PROBLEM:
Transcribe every record as it stands and set the images aside.

Page-level text extractions:
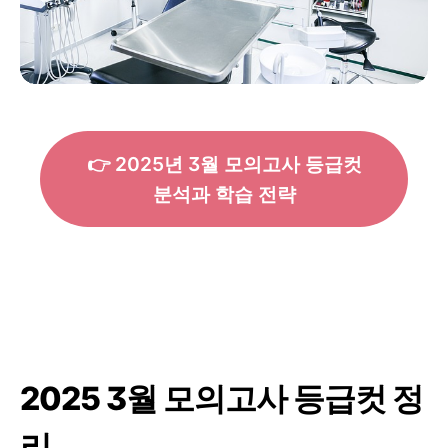
👉 2025년 3월 모의고사 등급컷
분석과 학습 전략
2025 3월 모의고사 등급컷 정
리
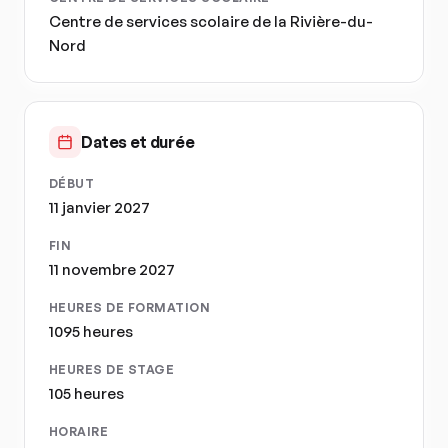
Centre de services scolaire de la Rivière-du-
Nord
Dates et durée
DÉBUT
11 janvier 2027
FIN
11 novembre 2027
HEURES DE FORMATION
1095 heures
HEURES DE STAGE
105 heures
HORAIRE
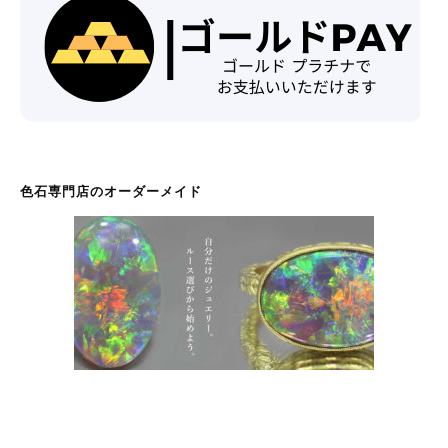
色石専門店のオーダーメイド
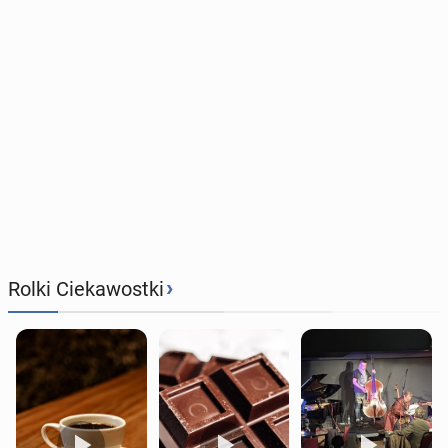
›
Rolki Ciekawostki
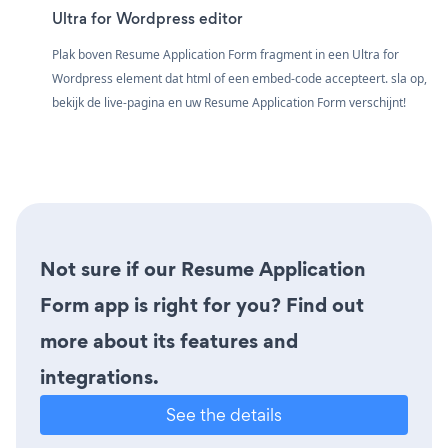
Ultra for Wordpress editor
Plak boven Resume Application Form fragment in een Ultra for
Wordpress element dat html of een embed-code accepteert. sla op,
bekijk de live-pagina en uw Resume Application Form verschijnt!
Not sure if our Resume Application
Form app is right for you? Find out
more about its features and
integrations.
See the details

ANSWER SPACE:
👉 2025년 3월 모의고사 등급컷
분석과 학습 전략
2025 3월 모의고사 등급컷 정
리
Centre de services scolaire de la Rivière-du-
Nord
Dates et durée
DÉBUT
11 janvier 2027
FIN
11 novembre 2027
HEURES DE FORMATION
1095 heures
HEURES DE STAGE
105 heures
HORAIRE
色石専門店のオーダーメイド
›
Rolki Ciekawostki
Ultra for Wordpress editor
Plak boven Resume Application Form fragment in een Ultra for
Wordpress element dat html of een embed-code accepteert. sla op,
bekijk de live-pagina en uw Resume Application Form verschijnt!
Not sure if our Resume Application
Form app is right for you? Find out
more about its features and
integrations.
See the details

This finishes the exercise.